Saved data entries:
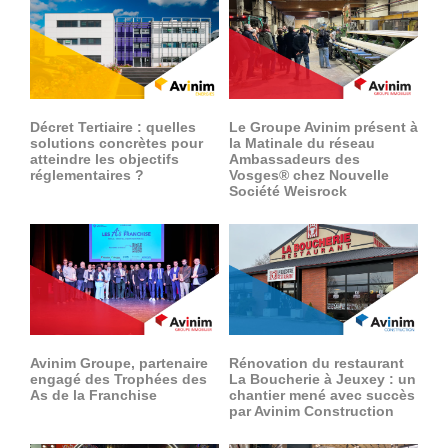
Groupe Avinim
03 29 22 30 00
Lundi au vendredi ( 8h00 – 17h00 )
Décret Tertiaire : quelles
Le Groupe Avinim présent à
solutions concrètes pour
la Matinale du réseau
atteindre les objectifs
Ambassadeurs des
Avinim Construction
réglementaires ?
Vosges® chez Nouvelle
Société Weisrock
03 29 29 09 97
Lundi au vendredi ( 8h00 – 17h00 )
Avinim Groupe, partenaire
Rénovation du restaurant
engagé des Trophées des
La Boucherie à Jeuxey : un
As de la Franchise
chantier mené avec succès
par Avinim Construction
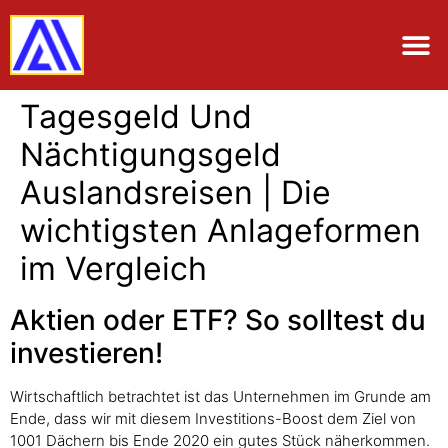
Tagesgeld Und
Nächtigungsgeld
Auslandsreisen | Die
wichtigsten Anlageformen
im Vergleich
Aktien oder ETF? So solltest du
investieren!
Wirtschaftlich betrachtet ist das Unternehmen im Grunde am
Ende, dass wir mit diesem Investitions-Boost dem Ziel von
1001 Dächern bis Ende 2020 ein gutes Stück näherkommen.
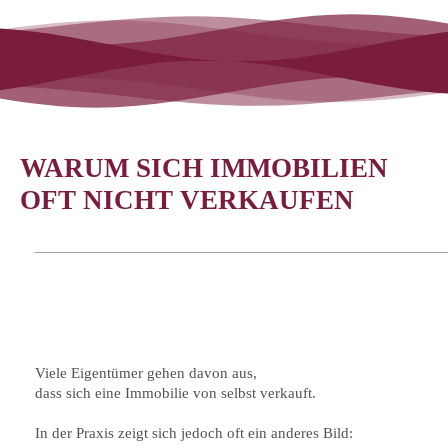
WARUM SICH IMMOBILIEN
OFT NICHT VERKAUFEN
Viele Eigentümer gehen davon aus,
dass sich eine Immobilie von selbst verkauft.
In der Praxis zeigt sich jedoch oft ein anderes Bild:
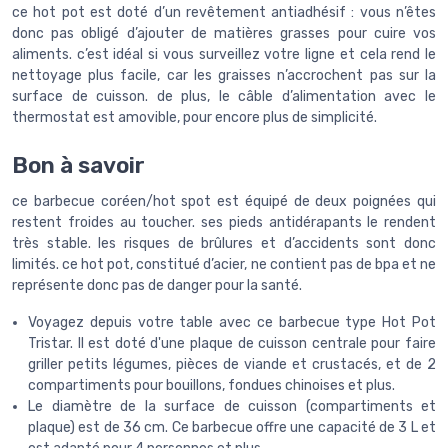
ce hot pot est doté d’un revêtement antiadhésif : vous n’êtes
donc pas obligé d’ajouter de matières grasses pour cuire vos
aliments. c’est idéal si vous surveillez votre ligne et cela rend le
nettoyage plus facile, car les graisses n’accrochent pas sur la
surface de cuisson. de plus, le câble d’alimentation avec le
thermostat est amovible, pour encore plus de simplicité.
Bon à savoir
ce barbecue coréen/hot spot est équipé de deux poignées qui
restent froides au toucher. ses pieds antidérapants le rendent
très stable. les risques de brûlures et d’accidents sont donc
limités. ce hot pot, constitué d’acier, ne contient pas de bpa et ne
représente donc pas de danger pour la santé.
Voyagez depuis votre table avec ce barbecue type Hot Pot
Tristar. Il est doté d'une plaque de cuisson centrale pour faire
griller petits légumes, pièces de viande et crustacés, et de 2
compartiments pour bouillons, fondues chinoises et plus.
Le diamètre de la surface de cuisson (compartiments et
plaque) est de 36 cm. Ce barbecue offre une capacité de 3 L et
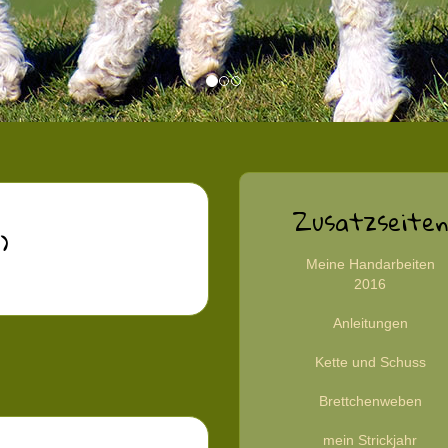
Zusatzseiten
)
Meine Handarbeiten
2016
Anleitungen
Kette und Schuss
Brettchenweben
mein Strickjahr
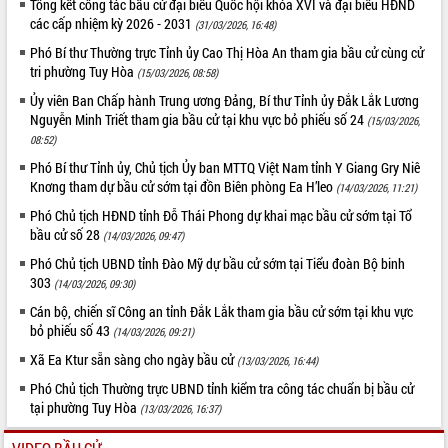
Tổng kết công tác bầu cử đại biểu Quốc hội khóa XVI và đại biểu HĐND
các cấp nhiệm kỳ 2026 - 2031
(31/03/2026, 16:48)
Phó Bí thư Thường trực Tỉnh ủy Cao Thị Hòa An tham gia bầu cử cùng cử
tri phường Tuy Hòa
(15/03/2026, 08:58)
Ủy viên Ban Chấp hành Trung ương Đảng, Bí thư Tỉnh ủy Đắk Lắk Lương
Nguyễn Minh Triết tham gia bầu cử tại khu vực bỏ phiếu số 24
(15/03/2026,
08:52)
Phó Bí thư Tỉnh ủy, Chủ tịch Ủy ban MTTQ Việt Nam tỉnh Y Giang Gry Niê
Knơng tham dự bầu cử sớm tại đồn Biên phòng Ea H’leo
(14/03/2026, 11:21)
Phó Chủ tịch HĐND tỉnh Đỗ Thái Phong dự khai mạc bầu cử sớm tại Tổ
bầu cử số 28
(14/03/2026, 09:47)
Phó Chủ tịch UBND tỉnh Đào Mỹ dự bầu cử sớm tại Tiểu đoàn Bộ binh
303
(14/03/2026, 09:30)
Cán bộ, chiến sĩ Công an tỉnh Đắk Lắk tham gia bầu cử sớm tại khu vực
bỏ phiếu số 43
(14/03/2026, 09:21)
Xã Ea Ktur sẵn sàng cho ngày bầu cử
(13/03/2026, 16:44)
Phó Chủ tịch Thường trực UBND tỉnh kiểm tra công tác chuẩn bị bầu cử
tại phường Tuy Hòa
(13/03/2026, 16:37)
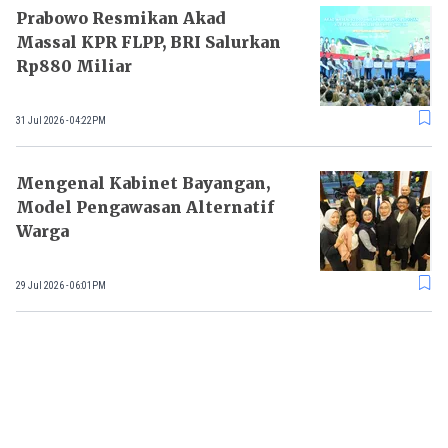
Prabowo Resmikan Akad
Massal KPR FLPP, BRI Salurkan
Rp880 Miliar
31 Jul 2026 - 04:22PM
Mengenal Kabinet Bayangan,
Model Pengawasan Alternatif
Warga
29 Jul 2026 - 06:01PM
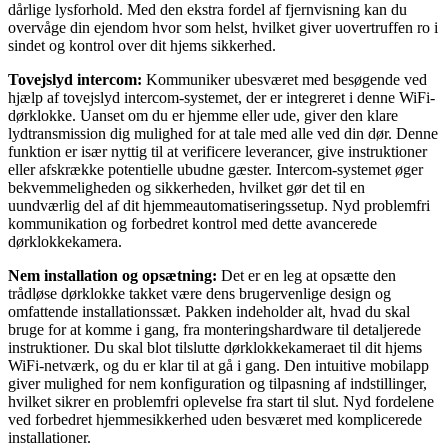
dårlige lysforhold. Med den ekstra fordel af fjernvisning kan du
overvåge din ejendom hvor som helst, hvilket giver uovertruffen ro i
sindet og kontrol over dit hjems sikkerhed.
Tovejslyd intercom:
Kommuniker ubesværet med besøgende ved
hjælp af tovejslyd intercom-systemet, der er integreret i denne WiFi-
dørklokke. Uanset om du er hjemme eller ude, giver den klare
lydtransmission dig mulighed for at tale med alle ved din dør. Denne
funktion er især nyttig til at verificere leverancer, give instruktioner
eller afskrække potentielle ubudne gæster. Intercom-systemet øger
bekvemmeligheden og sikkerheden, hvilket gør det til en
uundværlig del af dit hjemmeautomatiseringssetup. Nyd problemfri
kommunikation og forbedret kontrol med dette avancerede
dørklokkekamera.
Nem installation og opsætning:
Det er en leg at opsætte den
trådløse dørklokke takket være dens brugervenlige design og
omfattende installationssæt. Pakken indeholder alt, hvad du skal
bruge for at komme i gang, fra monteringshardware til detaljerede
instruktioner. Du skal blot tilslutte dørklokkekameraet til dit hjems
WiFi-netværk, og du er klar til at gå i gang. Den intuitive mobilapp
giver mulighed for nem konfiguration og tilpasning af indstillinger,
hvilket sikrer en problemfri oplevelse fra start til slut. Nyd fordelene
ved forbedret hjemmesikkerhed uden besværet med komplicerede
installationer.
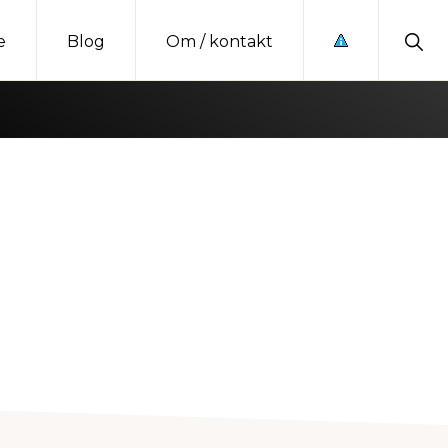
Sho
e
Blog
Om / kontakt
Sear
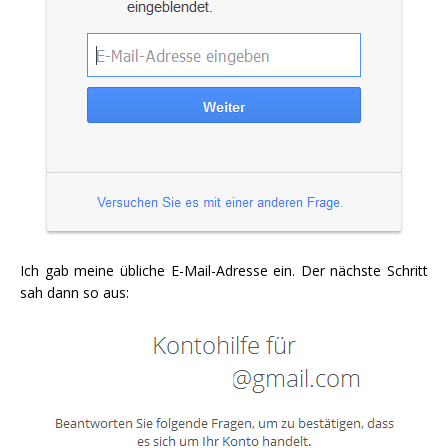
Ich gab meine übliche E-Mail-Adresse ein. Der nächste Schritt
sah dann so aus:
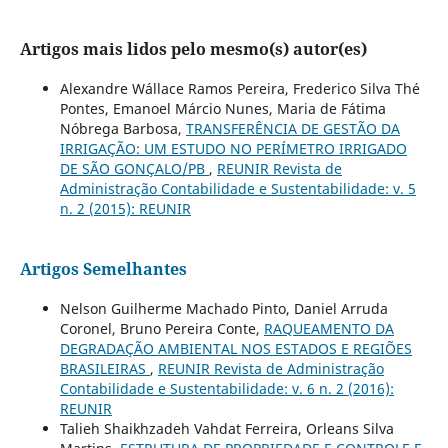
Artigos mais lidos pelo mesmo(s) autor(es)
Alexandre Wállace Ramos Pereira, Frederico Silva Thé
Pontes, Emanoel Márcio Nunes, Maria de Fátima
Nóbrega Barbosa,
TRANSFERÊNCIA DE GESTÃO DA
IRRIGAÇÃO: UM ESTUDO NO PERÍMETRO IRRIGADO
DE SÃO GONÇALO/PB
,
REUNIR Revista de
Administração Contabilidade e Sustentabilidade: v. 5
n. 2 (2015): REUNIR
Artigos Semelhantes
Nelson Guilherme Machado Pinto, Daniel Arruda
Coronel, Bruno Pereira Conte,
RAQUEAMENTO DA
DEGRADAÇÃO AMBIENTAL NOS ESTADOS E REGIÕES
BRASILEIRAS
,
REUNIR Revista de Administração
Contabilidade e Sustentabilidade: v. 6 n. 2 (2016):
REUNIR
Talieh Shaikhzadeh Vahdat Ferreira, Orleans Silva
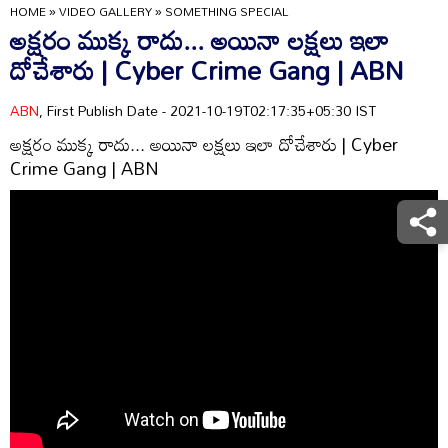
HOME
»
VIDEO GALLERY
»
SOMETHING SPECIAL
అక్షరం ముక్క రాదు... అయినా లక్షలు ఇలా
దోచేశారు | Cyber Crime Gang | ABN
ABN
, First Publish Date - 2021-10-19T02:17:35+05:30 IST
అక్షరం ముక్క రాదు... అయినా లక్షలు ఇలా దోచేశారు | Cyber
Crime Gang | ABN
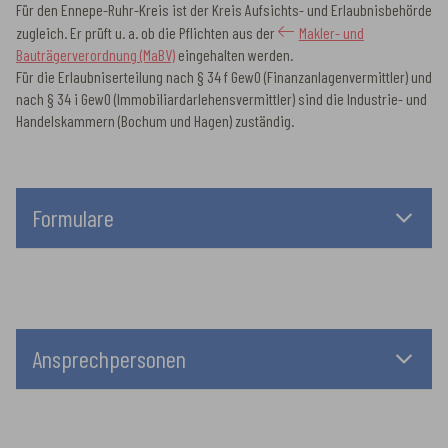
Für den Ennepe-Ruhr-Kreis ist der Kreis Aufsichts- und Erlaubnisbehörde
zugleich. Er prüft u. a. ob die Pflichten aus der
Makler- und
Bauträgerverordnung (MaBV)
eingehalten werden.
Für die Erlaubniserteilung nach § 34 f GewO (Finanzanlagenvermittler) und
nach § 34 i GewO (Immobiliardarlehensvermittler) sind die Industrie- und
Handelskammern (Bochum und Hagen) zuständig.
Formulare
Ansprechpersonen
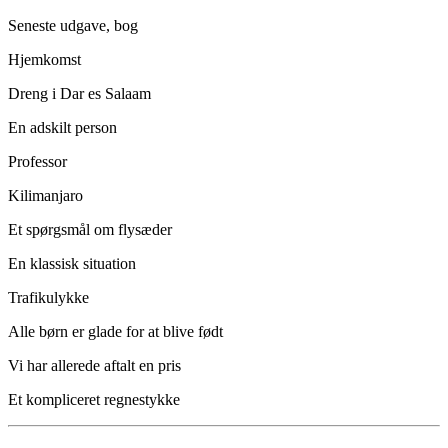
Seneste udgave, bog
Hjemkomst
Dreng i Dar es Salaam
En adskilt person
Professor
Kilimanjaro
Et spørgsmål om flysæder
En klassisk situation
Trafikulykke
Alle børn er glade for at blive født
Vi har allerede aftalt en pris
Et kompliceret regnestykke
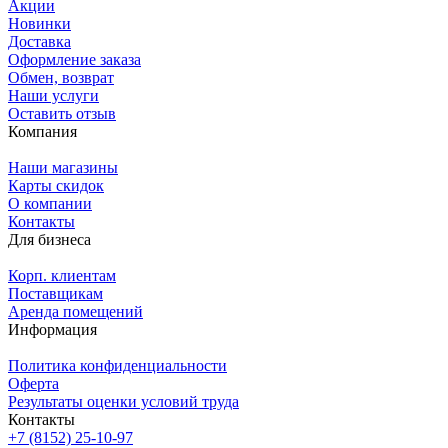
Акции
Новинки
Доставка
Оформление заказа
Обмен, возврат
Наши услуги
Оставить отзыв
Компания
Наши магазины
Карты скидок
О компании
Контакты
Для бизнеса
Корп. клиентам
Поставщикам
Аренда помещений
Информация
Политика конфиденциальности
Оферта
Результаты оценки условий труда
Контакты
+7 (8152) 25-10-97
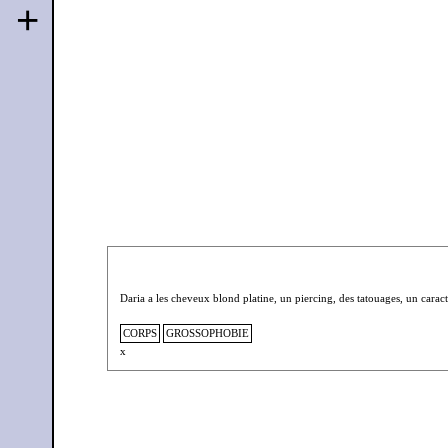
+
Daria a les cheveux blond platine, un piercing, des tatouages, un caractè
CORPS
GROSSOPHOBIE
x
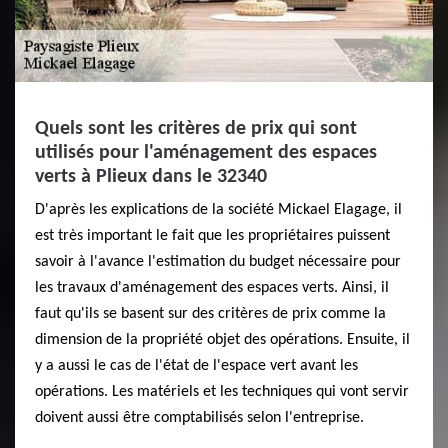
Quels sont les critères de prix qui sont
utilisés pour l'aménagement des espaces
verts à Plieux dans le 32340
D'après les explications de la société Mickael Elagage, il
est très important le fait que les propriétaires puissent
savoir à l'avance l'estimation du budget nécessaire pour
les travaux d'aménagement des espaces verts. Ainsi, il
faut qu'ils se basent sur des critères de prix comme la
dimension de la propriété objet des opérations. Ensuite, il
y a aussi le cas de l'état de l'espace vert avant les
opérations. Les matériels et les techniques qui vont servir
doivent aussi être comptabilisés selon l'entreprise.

YOUR TASK: Look above for the line holding "Phó Bí thư Thường". Print it and every line after it, exactly, through the line holding "(14/03/2026, 09:21)".

RESULT OF THE EXERCISE:
Phó Bí thư Thường trực Tỉnh ủy Cao Thị Hòa An tham gia bầu cử cùng cử
tri phường Tuy Hòa
(15/03/2026, 08:58)
Ủy viên Ban Chấp hành Trung ương Đảng, Bí thư Tỉnh ủy Đắk Lắk Lương
Nguyễn Minh Triết tham gia bầu cử tại khu vực bỏ phiếu số 24
(15/03/2026,
08:52)
Phó Bí thư Tỉnh ủy, Chủ tịch Ủy ban MTTQ Việt Nam tỉnh Y Giang Gry Niê
Knơng tham dự bầu cử sớm tại đồn Biên phòng Ea H’leo
(14/03/2026, 11:21)
Phó Chủ tịch HĐND tỉnh Đỗ Thái Phong dự khai mạc bầu cử sớm tại Tổ
bầu cử số 28
(14/03/2026, 09:47)
Phó Chủ tịch UBND tỉnh Đào Mỹ dự bầu cử sớm tại Tiểu đoàn Bộ binh
303
(14/03/2026, 09:30)
Cán bộ, chiến sĩ Công an tỉnh Đắk Lắk tham gia bầu cử sớm tại khu vực
bỏ phiếu số 43
(14/03/2026, 09:21)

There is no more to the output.